Людовика ревела. Она написала послание — это был маленький роман — детство, отрочество, корь, бронхит, юность, прогулки в горах, перелом ключицы, Рождество, шоколад в Зерматте, встреча с Василием в Брянске — и сарай! Сараю было посвящено восемь полных страниц.
На это письмо я съездил в Рапалло и написал рассказ на террасе отеля "Эсперанца". Каждый вечер на набережной я позволял себе самый дорогой в мире капуччино — семь тысяч лир.
Оттуда же я привёз новое письмо Василия, написанное над морем — от него отдавало итальянским ренессансом.
"Василий" писал, что яркая жизнь Людовики потрясла его, и если бы он встретил её — наверняка бы влюбился, как Данте в Беатриче…
— Как "если бы"?! — причитала Людовика, — а Брянск, а сарай, а водка?..
Об этом "Василий" ничего не помнил, он так и писал: "Уважаемая Людовика, я так и не понял, о каком сарае и о каких страстных поцелуях со мной вы пишете?
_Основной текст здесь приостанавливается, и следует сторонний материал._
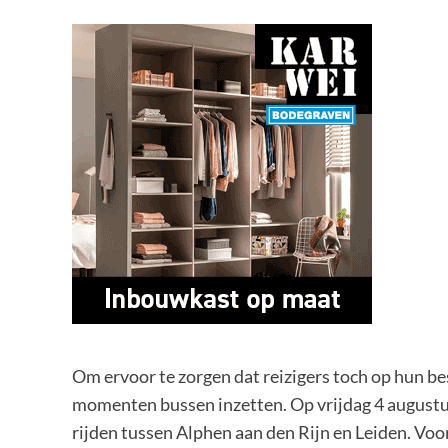
Om ervoor te zorgen dat reizigers toch op hun b
momenten bussen inzetten. Op vrijdag 4 augustu
rijden tussen Alphen aan den Rijn en Leiden. Vo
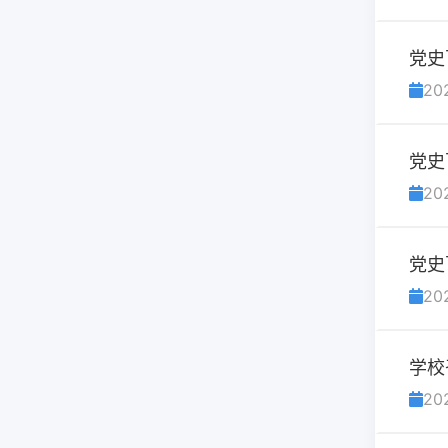
党史
20
党史
20
党史
20
学校
20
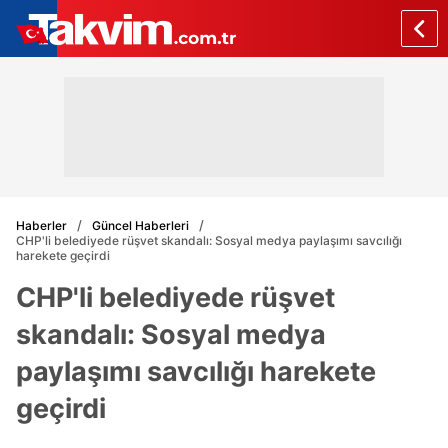
Haberler
Güncel Haberleri
CHP'li belediyede rüşvet skandalı: Sosyal medya paylaşımı savcılığı
harekete geçirdi
CHP'li belediyede rüşvet
skandalı: Sosyal medya
paylaşımı savcılığı harekete
geçirdi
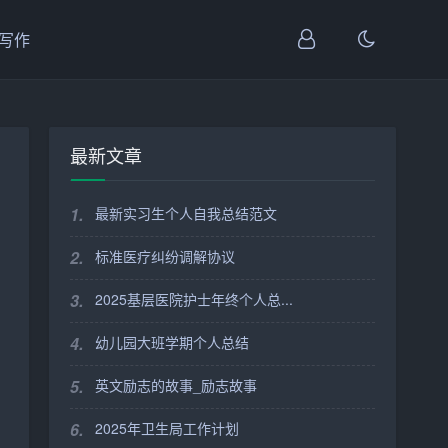
I写作
最新文章
1.
最新实习生个人自我总结范文
2.
标准医疗纠纷调解协议
3.
2025基层医院护士年终个人总...
4.
幼儿园大班学期个人总结
5.
英文励志的故事_励志故事
6.
2025年卫生局工作计划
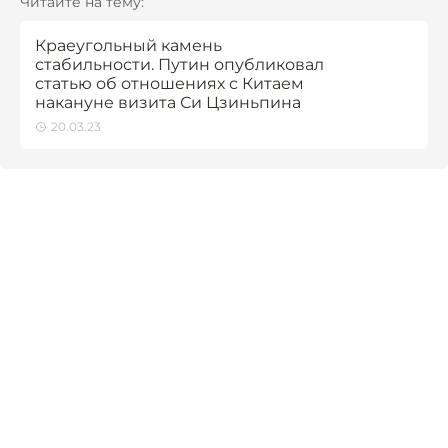
Читайте на тему:
Краеугольный камень
стабильности. Путин опубликовал
статью об отношениях с Китаем
накануне визита Си Цзиньпина
20.03.23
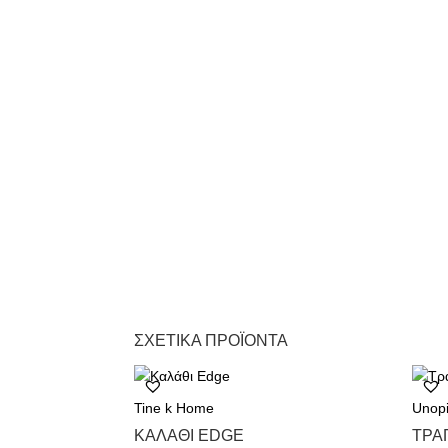
ΣΧΕΤΙΚΆ ΠΡΟΪΌΝΤΑ
Tine k Home
Unop
ΚΑΛΆΘΙ EDGE
TΡΑ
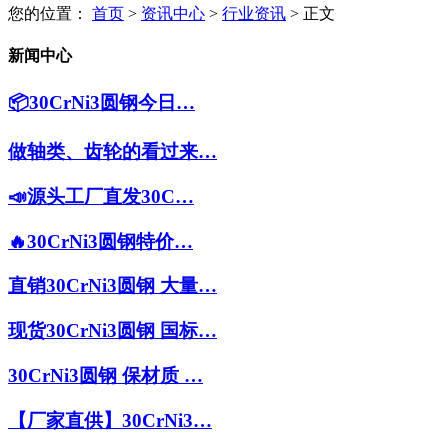
您的位置：
首页
>
资讯中心
>
行业资讯
> 正文
新闻中心
📦30CrNi3圆钢今日…
做轴类、齿轮的看过来…
📣源头工厂直发30C…
🔥30CrNi3圆钢特价…
直销30CrNi3圆钢 大量…
现货30CrNi3圆钢 国标…
30CrNi3圆钢 保材质 …
【厂家直供】30CrNi3…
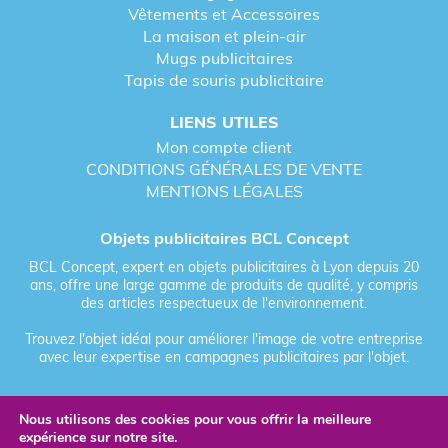
Vêtements et Accessoires
La maison et plein-air
Mugs publicitaires
Tapis de souris publicitaire
LIENS UTILES
Mon compte client
CONDITIONS GÉNÉRALES DE VENTE
MENTIONS LÉGALES
Objets publicitaires BCL Concept
BCL Concept, expert en objets publicitaires à Lyon depuis 20
ans, offre une large gamme de produits de qualité, y compris
des articles respectueux de l'environnement.
Trouvez l'objet idéal pour améliorer l'image de votre entreprise
avec leur expertise en campagnes publicitaires par l'objet.
Nous utilisons des cookies pour vous offrir la meilleure
Fièrement forgé par Les Vikings
expérience sur notre site.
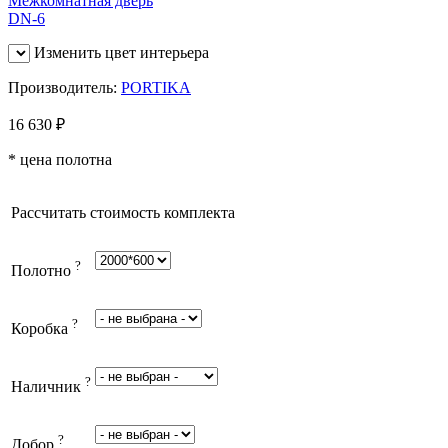
Изменить цвет интерьера
Производитель:
PORTIKA
16 630
₽
* цена полотна
Рассчитать стоимость комплекта
?
Полотно
?
Коробка
?
Наличник
?
Добор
Я никогда в жизни ни с кем не был в сарае, я ещё юн и никого не любил, кроме штанги, которая со мной так коварно поступила…"
— "Никого не любил…" — это я, конечно, переборщил из-за бурных красок Ривьеры. Людовика прекратила писать и пошла по врачам, занимающимися проблемами памяти. Вскоре она притащила две коробки лекарств.
— Новейшее средство, — объяснила она, — "дрэкосил". Два укола в день — и память возвращается.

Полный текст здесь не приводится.